専門医でなくても認知症の診断書が求められるケースに対応

2017年3月12日に、高齢者ドライバーの認知症検査を強化した改正道路交通法が施行されたことにあわせ、日本医師会が「かかりつけ医向け 認知症高齢者の運転免許更新に関する診断書作成の手引き」を公開しました。

今後、75歳以上の高齢者ドライバーの運転免許更新時に、認知症に関連した診断書を求められるケースが急増することが予想され、専門医ではない地域のかかりつけ医にもさまざまな対応が必要になると考えられます。

公開された手引きでは、具体的な診断書の作成方法のほか、警察庁による改正道路交通法のポイントやその手続きの説明、さらには認知症と診断され運転できなくなった高齢者へのケアについても言及しています。

運転できなくなった高齢者に必要なケアとは

特に第4章の「高齢者の自動車等の運転と認知症の人を地域で支えるポイント」では、自動車の運転をやめた高齢者に対し、家族や身近な人たちがどのようなケアを行うべきかが具体的に述べられており、医師ではない一般の人たちにとっても非常に参考になる内容となっています。

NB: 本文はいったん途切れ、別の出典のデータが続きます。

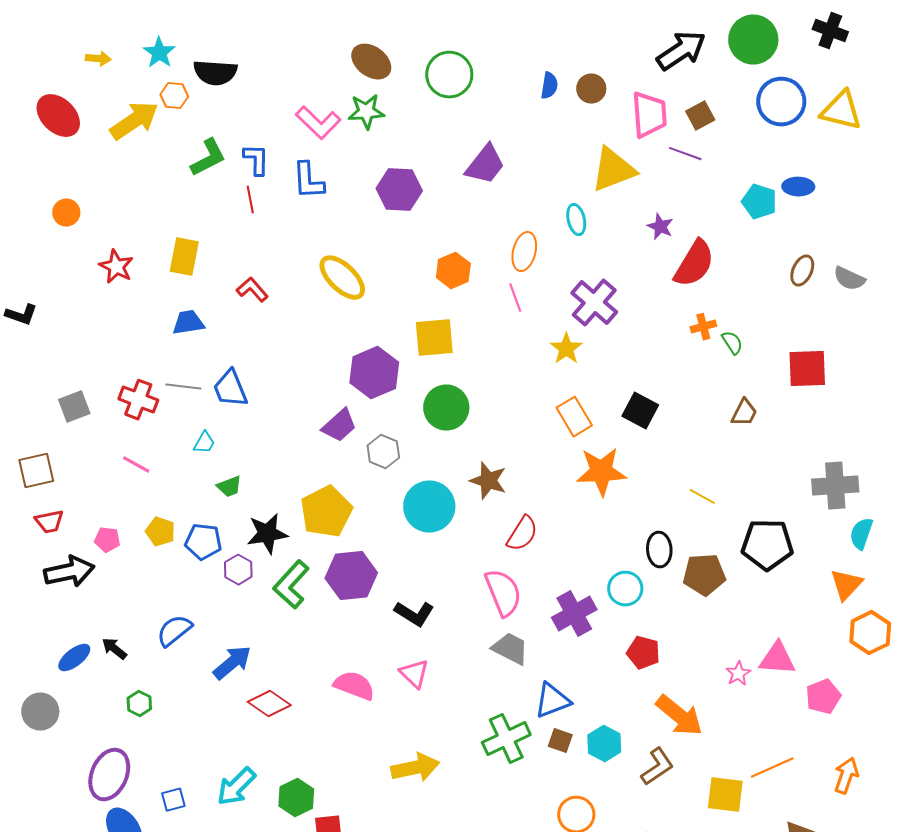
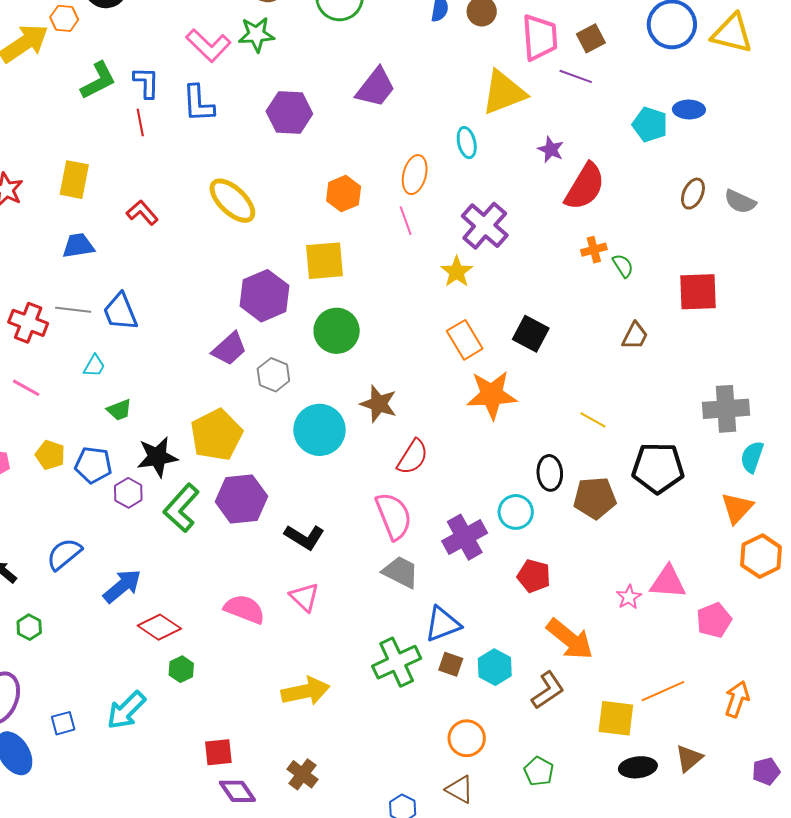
green hexagon: (296, 798) -> (181, 669), moved, size x0.7

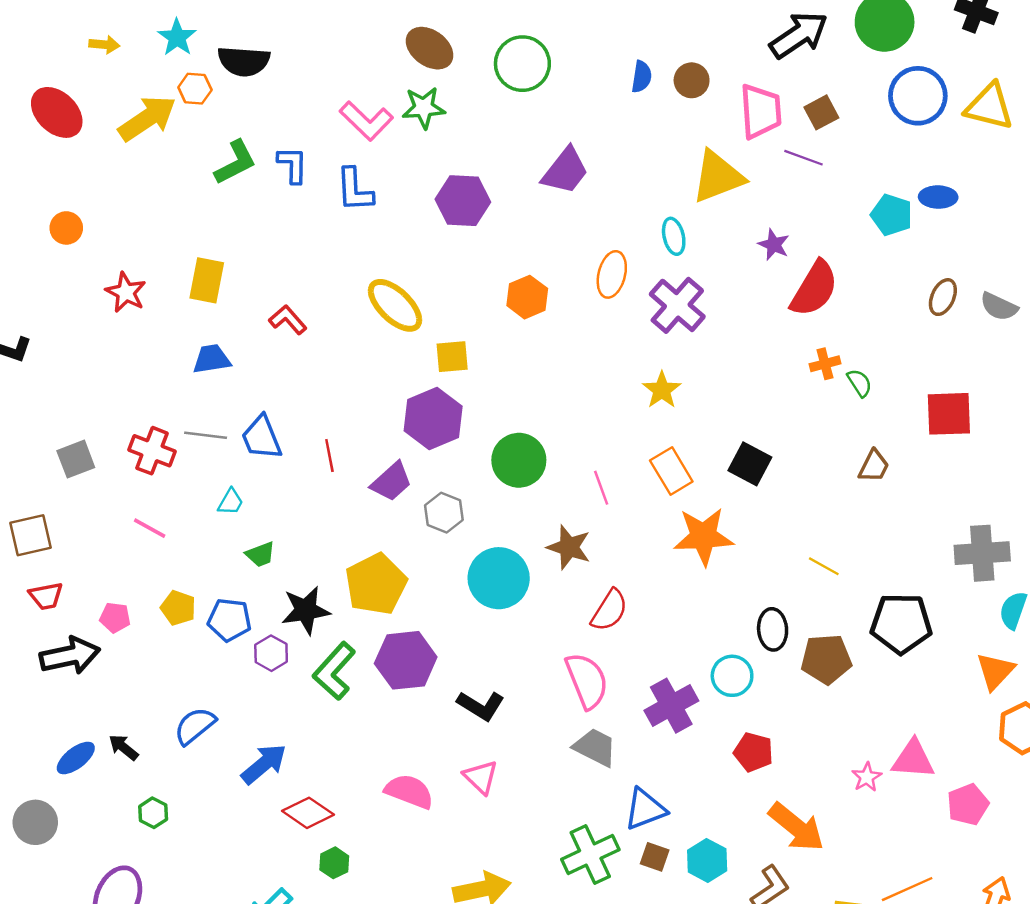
red line: (140, 123) -> (329, 455), moved
pink line: (406, 221) -> (601, 488), moved
purple cross: (485, 226) -> (677, 305), moved
yellow square: (325, 261) -> (452, 357), moved, size x0.7

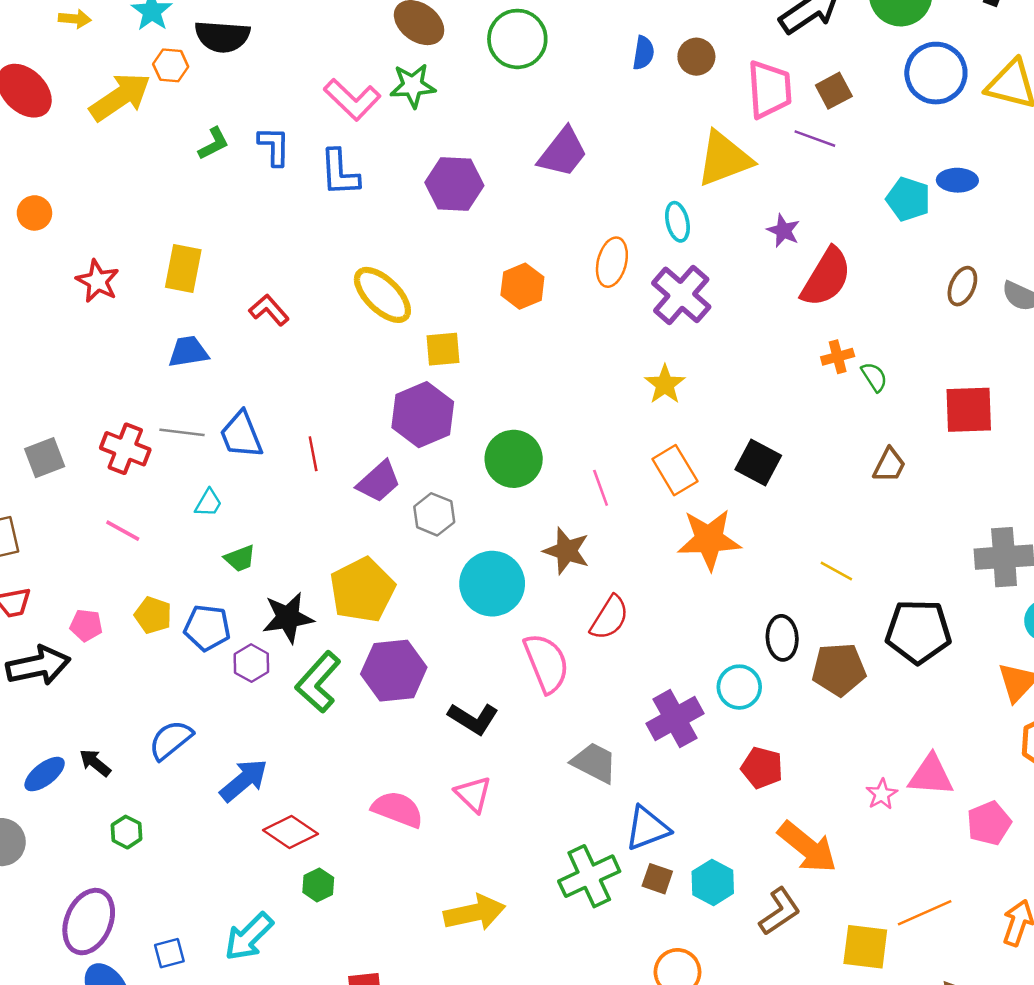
green L-shape: (235, 162) -> (214, 144), size x0.7
pink semicircle: (587, 681) -> (546, 663), moved

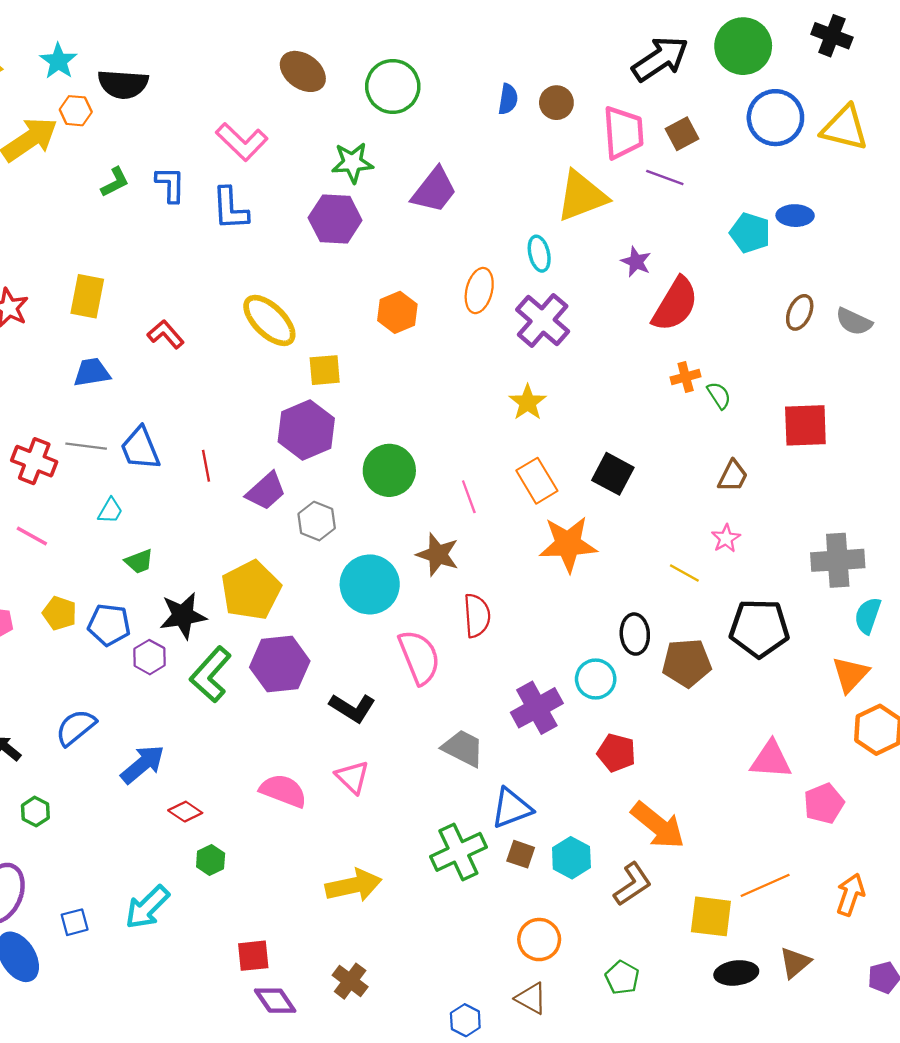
green star: (413, 86) -> (352, 163), moved
red semicircle: (609, 618) -> (477, 616), turned -36
pink star: (882, 794) -> (726, 538), moved
red diamond: (290, 832) -> (185, 812), size x0.7

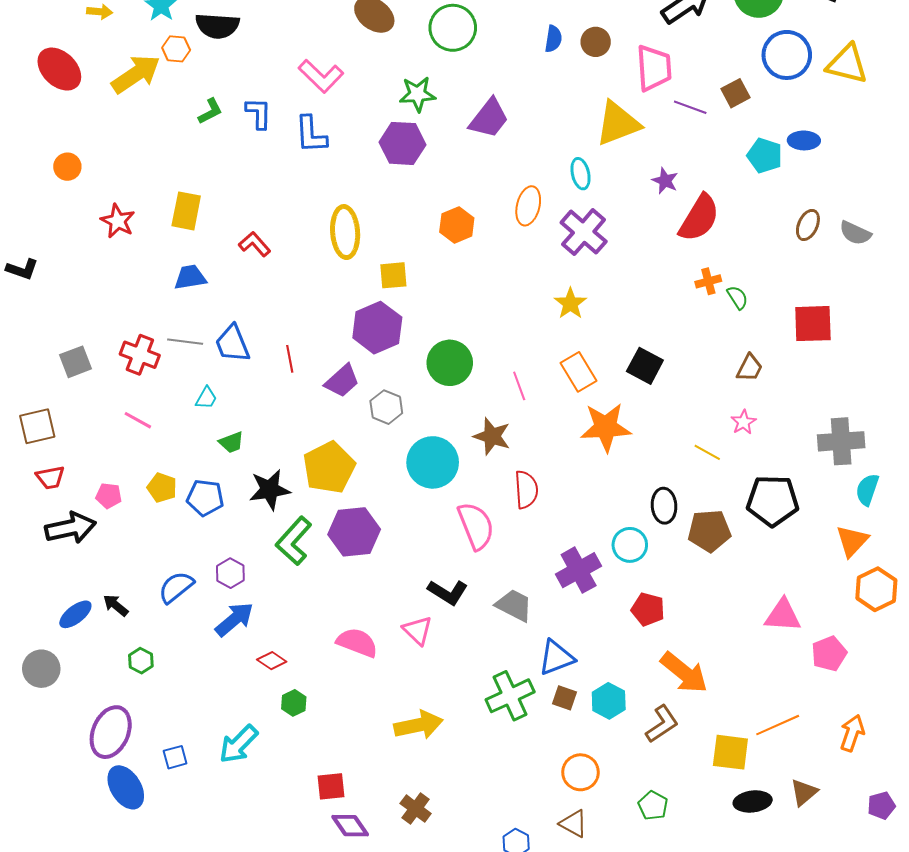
brown square: (682, 134) -> (735, 93), moved
yellow ellipse: (269, 320) -> (345, 232), turned 42
purple hexagon: (149, 657) -> (230, 573), moved
black L-shape: (352, 708) -> (448, 592), moved

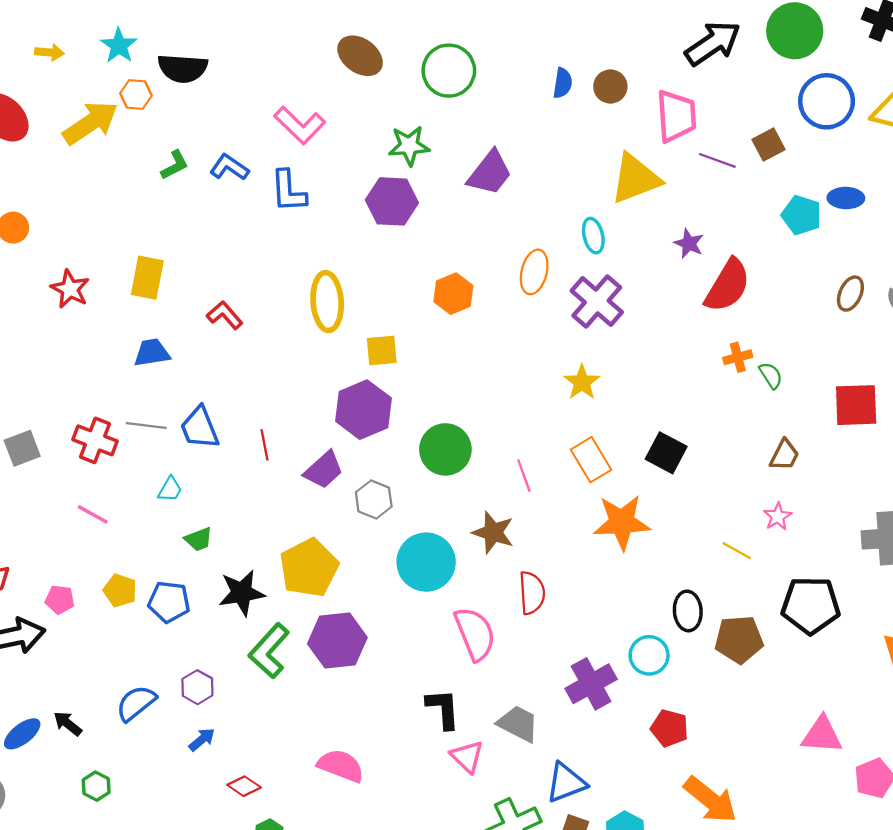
blue L-shape: (259, 113) -> (229, 167), turned -56
black L-shape: (448, 592) -> (443, 709), turned -126
blue arrow: (234, 619) -> (202, 740), size x0.6
pink triangle: (418, 630) -> (467, 757), moved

実際に、認知症と診断され自動車の運転ができなくなった高齢者は、まず精神的にショックを受けることが考えられますし、物理的にも行動範囲が狭まります。それにより、前向きな気持ちを失って認知症の症状が進行してしまう恐れも充分にあるでしょう。

自動車に代わる交通手段の確保の必要性はもちろん、家族をはじめ周囲の人たちが地域の支援サービスなども積極的に利用し、運転できなくなった高齢者本人の新たな生きがいや楽しみをサポートしていくことが求められます。